THURSDAY PRAYER: MALCHUT-TIKKUN CHATZOT תקון חצות – LESSON WITH RAV MICHAEL LAITMAN
READING: BETWEEN AFTER MIDNIGHT AND DAWN THURSDAY
Prayer
Tish Friday Nov. 23, 2018
1. Rabash. Article 36. Who Hears a Prayer
“Hears a prayer.” There is a question: Why is prayer written in singular form if the Creator hears prayers, as it is written, “For you hear the prayer of every mouth of Your people Israel with mercy”? We should interpret that we have only one prayer to pray—to raise the Shechina [Divinity] from the dust, and by this all the salvations will come.
2. Rabash. Article 217. Run My Beloved
It is a great rule that the person himself is called “a creature,” meaning only he alone. Other than him it is already considered the holy Shechina. It follows that when he prays for his contemporaries, it is considered that he is praying for the holy Shechina, who is in exile and needs all the salvations. This is the meaning of eternity, and precisely in this matter, the light of mercy can be revealed.
3. Rabash. Article 106. The Ruin of Kedusha [Holiness]
However, one must not ask the Creator to bring him closer to Him, as it is insolence on the part of man, for in what is he more important than others? However, when he prays for the collective—which is Malchut, called “assembly of Israel,” the sum of the souls—that the Shechina [Divinity] is in the dust, and he prays that she will rise, meaning that the Creator will light up her darkness, then all of Israel will rise in degree, too, including the beseeching person, who is included in the collective.

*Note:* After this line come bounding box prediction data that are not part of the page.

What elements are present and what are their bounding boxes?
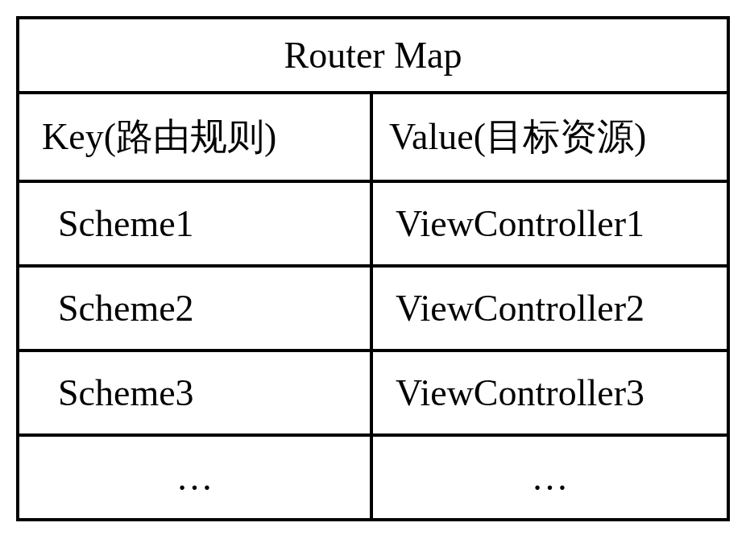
router-map-table: Router Map Key(路由规则) Value(目标资源) Scheme1…: [16, 16, 730, 521]
cell-value: ViewController1: [373, 183, 727, 264]
table-header-row: Key(路由规则) Value(目标资源): [19, 94, 727, 183]
ellipsis-key: …: [19, 437, 373, 518]
cell-key: Scheme1: [19, 183, 373, 264]
cell-value: ViewController2: [373, 268, 727, 349]
header-key: Key(路由规则): [19, 94, 373, 180]
header-value: Value(目标资源): [373, 94, 727, 180]
ellipsis-value: …: [373, 437, 727, 518]
table-row: Scheme1 ViewController1: [19, 183, 727, 268]
table-row: Scheme2 ViewController2: [19, 268, 727, 352]
cell-value: ViewController3: [373, 352, 727, 433]
table-title: Router Map: [19, 19, 727, 94]
cell-key: Scheme3: [19, 352, 373, 433]
cell-key: Scheme2: [19, 268, 373, 349]
table-ellipsis-row: … …: [19, 437, 727, 518]
table-row: Scheme3 ViewController3: [19, 352, 727, 437]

4. Likutey Halachot [Assorted Rules], “Synagogue Rules,” Rule One
The prime ascension of the soul and its completeness is when all the souls merge and become one, for then they rise to the Kedusha [holiness], since the Kedusha is one. Therefore, the prayer, which is regarded as the soul, depends primarily on the unity of souls. For this reason, a prayer is mainly in public and not alone, so that one will not be separated and alone, as this is the opposite of Kedusha. Rather, we must unite the holy congregation together and become one, and this is a prayer in public, and specifically in the synagogue, for there the souls gather. This is the completeness of the prayer.